Carnets de guerre (Anna Vautrin) – N° 76 – 2 au 8 octobre 1916
Document transmis par Renaud Seynave, son arrière-petit-fils - 27/09/2016
Alexis Vautrin, professeur de clinique chirurgicale de l’université de Nancy (rangée du bas, au centre).
Lundi 2 octobre 1916
Je rencontre Madame Droit qui me donne des nouvelles de ses parents qui sont à Kaysersberg chez les Allemands. Ils écrivent tous les 15 jours par la Suisse et ils commencent à souffrir du manque de vivres.
Mardi 3 octobre 1916
Nancy est calme et on n’entend presque pas le canon. Dans les maisons, on voit les fenêtres avec du papier coupé et entrecroisé pour éviter qu’elles se brisent en cas de bombardement. Le verre coûte très cher et rare. Il y a eu tant de vitres cassées qu’on ne trouve plus facilement de verre à acheter.
Mercredi 4 octobre 1916
Il y a un nouvel avis très sévère qui prescrit qu’on ne doit voir aucune lumière aux fenêtres sans persiennes. Tous les cafés de la ville doivent avoir des stores et leurs lampes doivent être voilées. Les becs de gaz en ville ne sont plus allumés. Nancy est tout à fait sombre. Le soir, on ne peut plus se diriger qu’avec de petites lampes de poches. Les quelques becs de gaz qui sont allumés ont le verre barbouillé de bleu. Les autos ne doivent plus avoir de phares allumés, elles n’ont plus que des petites lanternes. L’ordre est très sévère. C’est à cause des avions allemands pour qu’ils ne puissent pas repérer la ville.
Jeudi 5 octobre 1916
Des dragons sont passés avec des lances cours Léopold. Où vont-ils se battre ?

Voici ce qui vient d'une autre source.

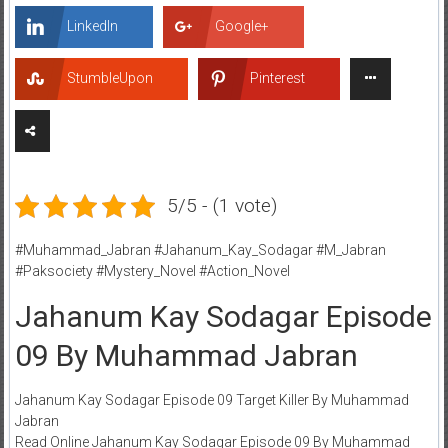
LinkedIn
Google+
StumbleUpon
Pinterest
5/5 - (1 vote)
#Muhammad_Jabran #Jahanum_Kay_Sodagar #M_Jabran
#Paksociety #Mystery_Novel #Action_Novel
Jahanum Kay Sodagar Episode
09 By Muhammad Jabran
Jahanum Kay Sodagar Episode 09 Target Killer By Muhammad
Jabran
Read Online Jahanum Kay Sodagar Episode 09 By Muhammad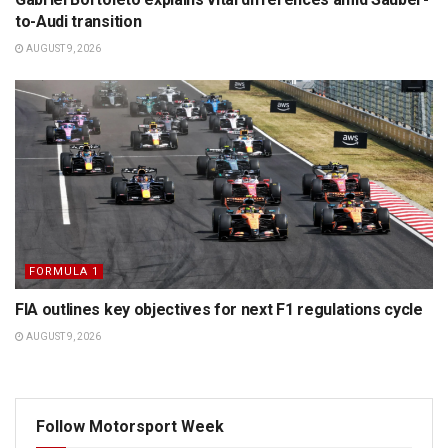
to-Audi transition
AUGUST 9, 2026
FORMULA 1
FIA outlines key objectives for next F1 regulations cycle
AUGUST 9, 2026
Follow Motorsport Week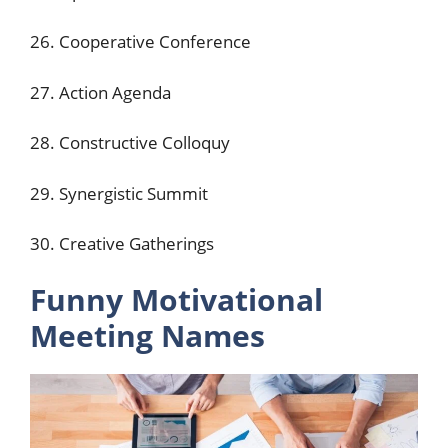
26. Cooperative Conference
27. Action Agenda
28. Constructive Colloquy
29. Synergistic Summit
30. Creative Gatherings
Funny Motivational
Meeting Names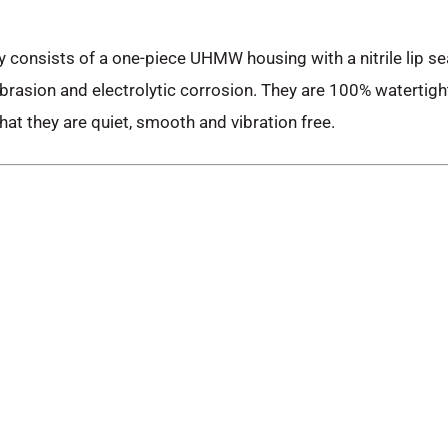
 consists of a one-piece UHMW housing with a nitrile lip s
rasion and electrolytic corrosion. They are 100% watertigh
hat they are quiet, smooth and vibration free.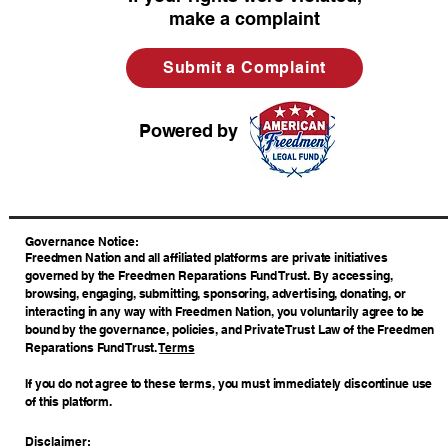
make a complaint
Submit a Complaint
Powered by
​Governance Notice:
Freedmen Nation and all affiliated platforms are private initiatives
governed by the Freedmen Reparations Fund Trust. By accessing,
browsing, engaging, submitting, sponsoring, advertising, donating, or
interacting in any way with Freedmen Nation, you voluntarily agree to be
bound by the governance, policies, and Private Trust Law of the Freedmen
Reparations Fund Trust.
Terms
If you do not agree to these terms, you must immediately discontinue use
of this platform.
Disclaimer: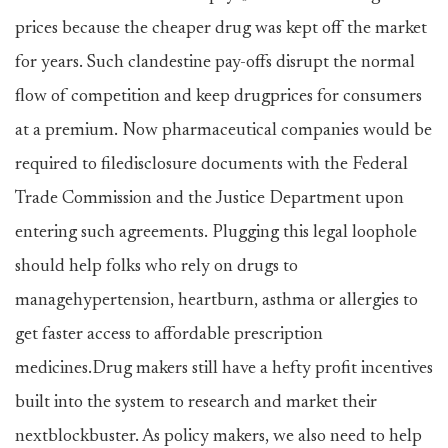
prices because the cheaper drug was kept off the market
for years. Such clandestine pay-offs disrupt the normal
flow of competition and keep drugprices for consumers
at a premium. Now pharmaceutical companies would be
required to filedisclosure documents with the Federal
Trade Commission and the Justice Department upon
entering such agreements. Plugging this legal loophole
should help folks who rely on drugs to
managehypertension, heartburn, asthma or allergies to
get faster access to affordable prescription
medicines.Drug makers still have a hefty profit incentives
built into the system to research and market their
nextblockbuster. As policy makers, we also need to help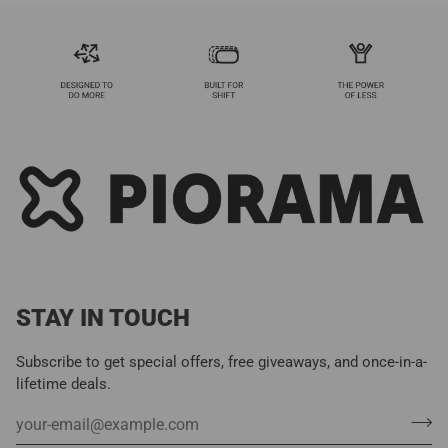
STAY IN TOUCH
Subscribe to get special offers, free giveaways, and once-in-a-
lifetime deals.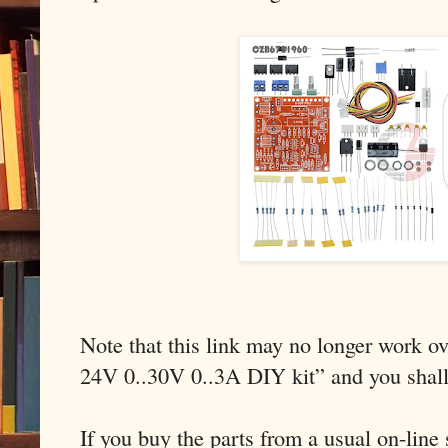
Note that this link may no longer work ov
24V 0..30V 0..3A DIY kit” and you shal
If you buy the parts from a usual on-line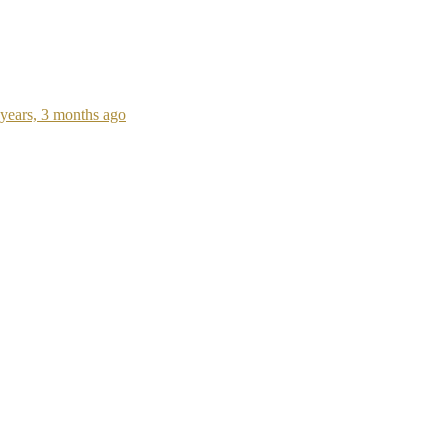
 years, 3 months ago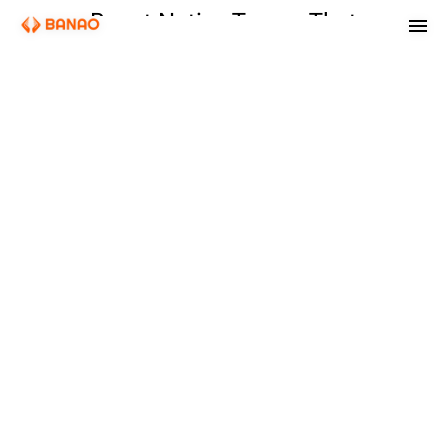
React Native Teams That
Ship One Codebase to
iOS and Android
Cross-platform apps where the architecture holds under real load:
predictable performance, one codebase, and an engineering team
that owns the result through production.
Get a free quote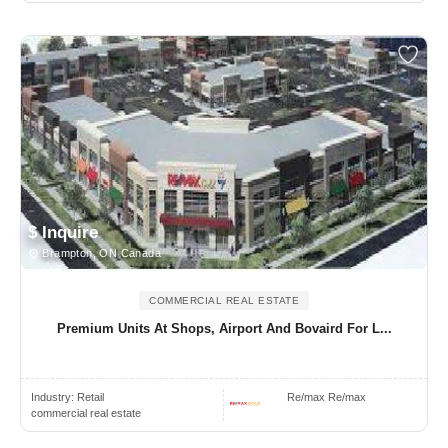
$ Inquire
Brampton, ON Canada
COMMERCIAL REAL ESTATE
Premium Units At Shops, Airport And Bovaird For L...
Industry:
Retail
Re/max Re/max
commercial real estate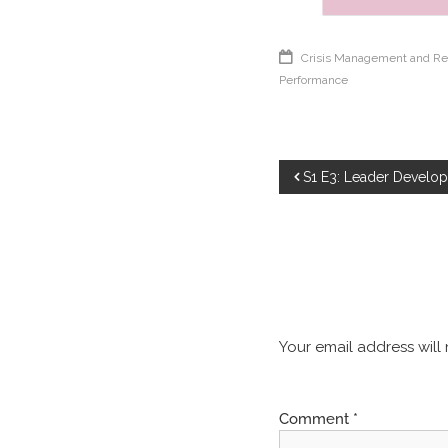
Crisis Management and Re
Performance
S1 E3: Leader Develo
Your email address will
Comment
*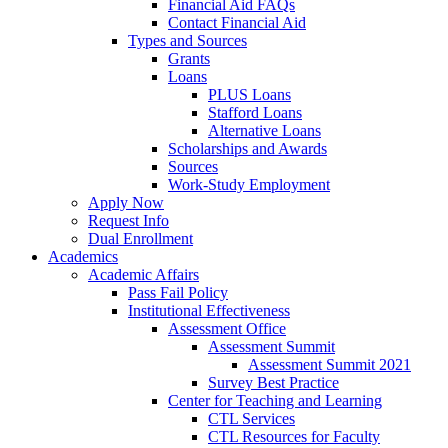
Financial Aid FAQs
Contact Financial Aid
Types and Sources
Grants
Loans
PLUS Loans
Stafford Loans
Alternative Loans
Scholarships and Awards
Sources
Work-Study Employment
Apply Now
Request Info
Dual Enrollment
Academics
Academic Affairs
Pass Fail Policy
Institutional Effectiveness
Assessment Office
Assessment Summit
Assessment Summit 2021
Survey Best Practice
Center for Teaching and Learning
CTL Services
CTL Resources for Faculty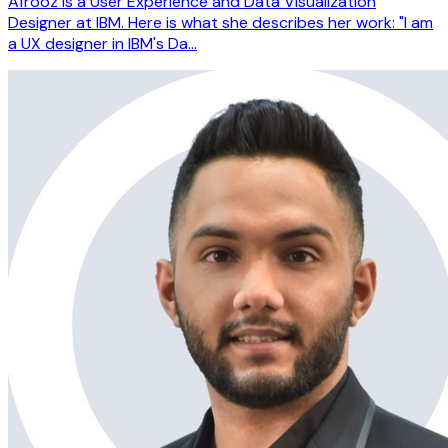
Afrooz is a User Experience and Data Visualization
Designer at IBM. Here is what she describes her work: "I am
a UX designer in IBM's Da…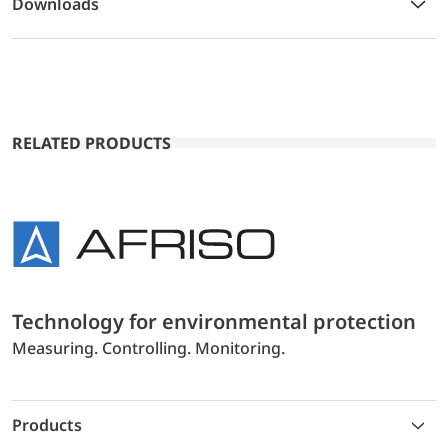
Downloads
RELATED PRODUCTS
Technology for environmental protection
Measuring. Controlling. Monitoring.
Products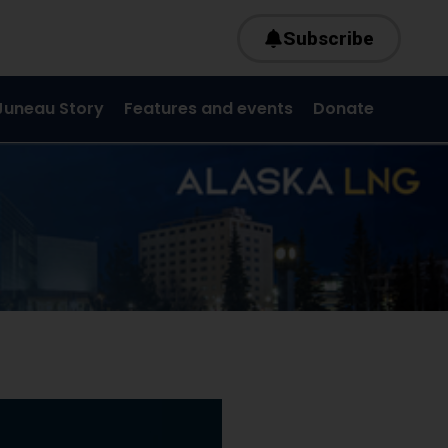
Subscribe
Juneau Story
Features and events
Donate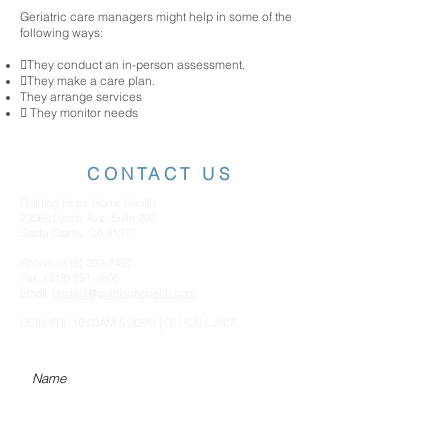
Geriatric care managers might help in some of the
following ways:
They conduct an in-person assessment.
They make a care plan.
They arrange services
 They monitor needs
CONTACT US
Guiding Hope Home Health
23560 Lyons Ave. Suite 202
Santa Clarita, CA 91312
Phone:
(818) 293-7497
Fax:
(818) 351-1606
Email:
contact@guidinghopehh.com
MON-FRI: 10:00AM-5:00PM | ON CALL 24/7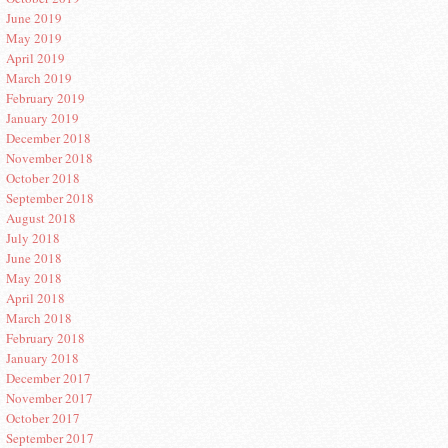
June 2019
May 2019
April 2019
March 2019
February 2019
January 2019
December 2018
November 2018
October 2018
September 2018
August 2018
July 2018
June 2018
May 2018
April 2018
March 2018
February 2018
January 2018
December 2017
November 2017
October 2017
September 2017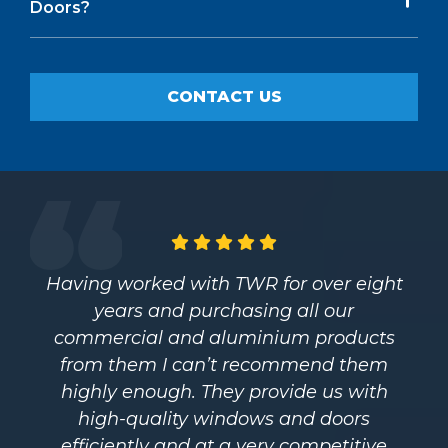
Doors?
CONTACT US
Having worked with TWR for over eight
years and purchasing all our
commercial and aluminium products
from them I can’t recommend them
highly enough. They provide us with
high-quality windows and doors
efficiently and at a very competitive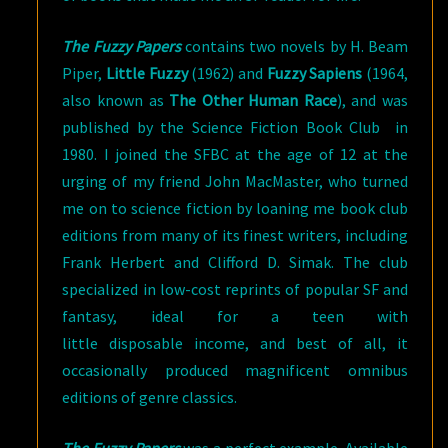
The Fuzzy Papers
contains two novels by H. Beam
Piper,
Little Fuzzy
(1962) and
Fuzzy Sapiens
(1964,
also known as
The Other Human Race
), and was
published by the Science Fiction Book Club in
1980. I joined the SFBC at the age of 12 at the
urging of my friend John MacMaster, who turned
me on to science fiction by loaning me book club
editions from many of its finest writers, including
Frank Herbert and Clifford D. Simak. The club
specialized in low-cost reprints of popular SF and
fantasy, ideal for a teen with
little disposable income, and best of all, it
occasionally produced magnificent omnibus
editions of genre classics.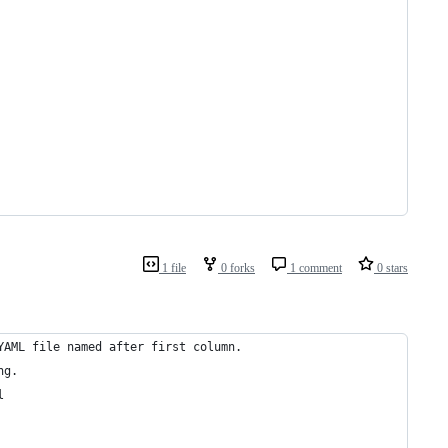
1 file
0 forks
1 comment
0 stars
YAML file named after first column.
ng.
l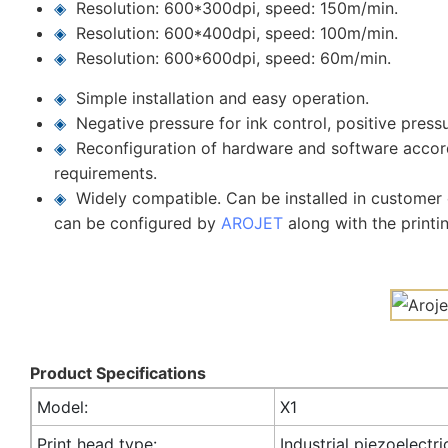
◈
Resolution: 600*300dpi, speed: 150m/min.
◈
Resolution: 600*400dpi, speed: 100m/min.
◈
Resolution: 600*600dpi, speed: 60m/min.
◈
Simple installation and easy operation.
◈
Negative pressure for ink control, positive press
◈
Reconfiguration of hardware and software accor
requirements.
◈
Widely compatible. Can be installed in customer c
can be configured by
AROJET
along with the printi
Product Specifications
Model:
X1
Print head type:
Industrial piezoelectri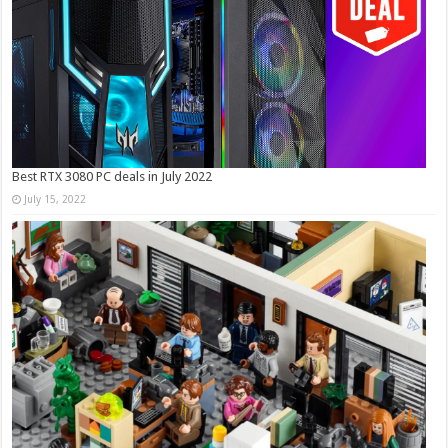
Best RTX 3080 PC deals in July 2022
July 15, 2022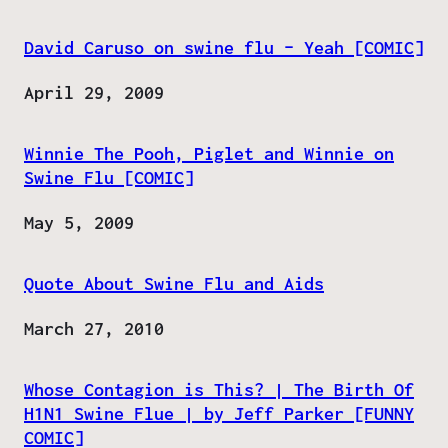
David Caruso on swine flu – Yeah [COMIC]
Date
April 29, 2009
Winnie The Pooh, Piglet and Winnie on
Swine Flu [COMIC]
Date
May 5, 2009
Quote About Swine Flu and Aids
Date
March 27, 2010
Whose Contagion is This? | The Birth Of
H1N1 Swine Flue | by Jeff Parker [FUNNY
COMIC]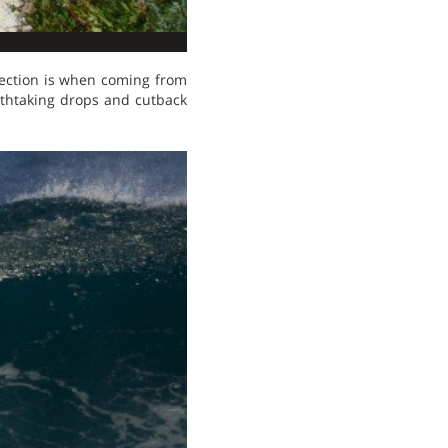
rection is when coming from
athtaking drops and cutback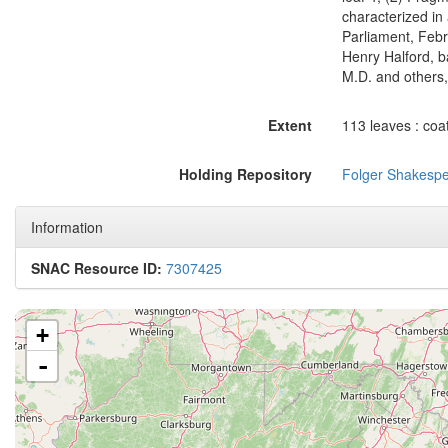
characterized in a
Parliament, Febru
Henry Halford, b
M.D. and others,
Extent
113 leaves : coa
Holding Repository
Folger Shakespe
Information
SNAC Resource ID:
7307425
+
-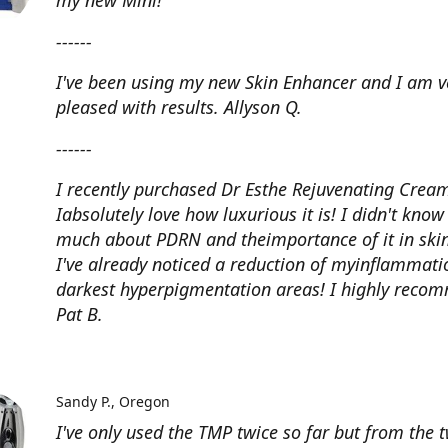
my new Mini!
------
I've been using my new Skin Enhancer and I am v
pleased with results. Allyson Q.
------
I recently purchased Dr Esthe Rejuvenating Crea
Iabsolutely love how luxurious it is! I didn't know
much about PDRN and theimportance of it in skin
I've already noticed a reduction of myinflammat
darkest hyperpigmentation areas! I highly reco
Pat B.
Sandy P.
Oregon
I've only used the TMP twice so far but from the 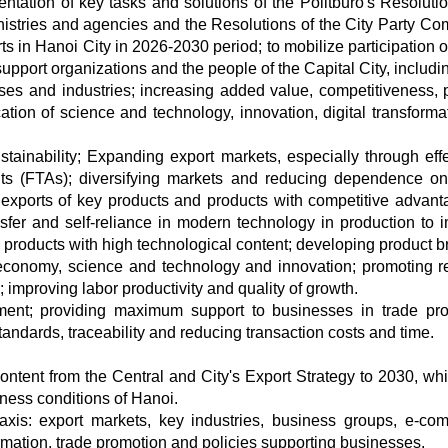
tation of key tasks and solutions of the Politburo's Resolutio
nistries and agencies and the Resolutions of the City Party Co
s in Hanoi City in 2026-2030 period; to mobilize participation of
upport organizations and the people of the Capital City, includi
ses and industries; increasing added value, competitiveness, 
cation of science and technology, innovation, digital transforma
stainability; Expanding export markets, especially through effe
nts (FTAs); diversifying markets and reducing dependence o
t exports of key products and products with competitive advant
nsfer and self-reliance in modern technology in production to 
 products with high technological content; developing product b
 economy, science and technology and innovation; promoting r
; improving labor productivity and quality of growth.
ment; providing maximum support to businesses in trade pr
standards, traceability and reducing transaction costs and time.
ontent from the Central and City's Export Strategy to 2030, whi
iness conditions of Hanoi.
axis: export markets, key industries, business groups, e-co
formation, trade promotion and policies supporting businesses.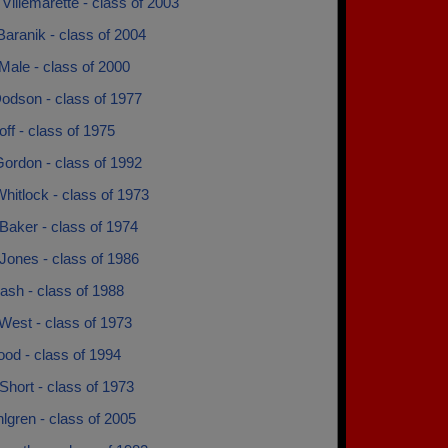
Villemarette - class of 2003
aranik - class of 2004
Male - class of 2000
odson - class of 1977
ff - class of 1975
ordon - class of 1992
hitlock - class of 1973
Baker - class of 1974
Jones - class of 1986
ash - class of 1988
West - class of 1973
od - class of 1994
Short - class of 1973
lgren - class of 2005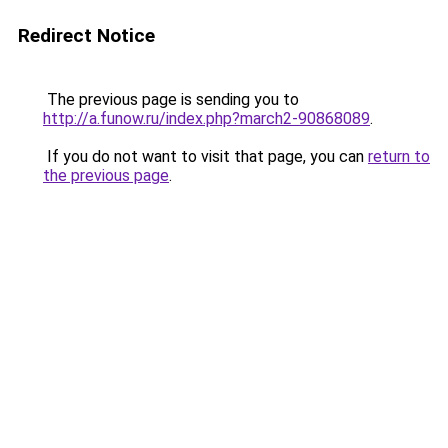
Redirect Notice
The previous page is sending you to
http://a.funow.ru/index.php?march2-90868089
.
If you do not want to visit that page, you can
return to
the previous page
.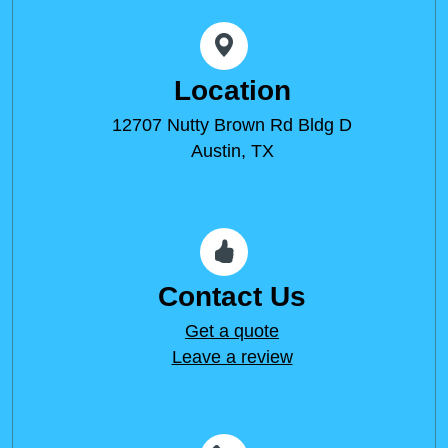
Location
12707 Nutty Brown Rd Bldg D
Austin, TX
Contact Us
Get a quote
Leave a review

Tout un régiment de soldat est passé aussi, il y avait des nègres et beaucoup de coloniaux.
Les soldats ont des fanions sur lesquels il y a un croissant et une main de Fatima. Ils vont dans la Somme ou à Verdun ! Pauvres gens, combien en reviendra-t-il ?
Il y a des mulets et des mitrailleuses avec eux. C’est le 3e tirailleur.
Ils jouent une musique nègre en passant cours Léopold. Il y a dix cuisines roulantes qui fument en marchant.
Vendredi 6 octobre 1916
Nous entendons dans la nuit plusieurs avions au dessus de Nancy. Ils partent en reconnaissance pour bombarder Metz. Ils sont lumineux dans la nuit. On dirait de grosses étoiles filantes.
Samedi 7 octobre 1916
Suzanne part à Gérardmer avec ses enfants pour rester un peu avec sa belle-mère jusqu’à la Toussaint.
Dimanche 8 octobre 1916
On fait aujourd’hui les obsèques d’un aviateur qui est mort dans son aéroplane au moment où il défendait Nancy contre les taubes. Il a reçu une balle et son copilote l’a ramené mort à Malzéville au parc d’aviation.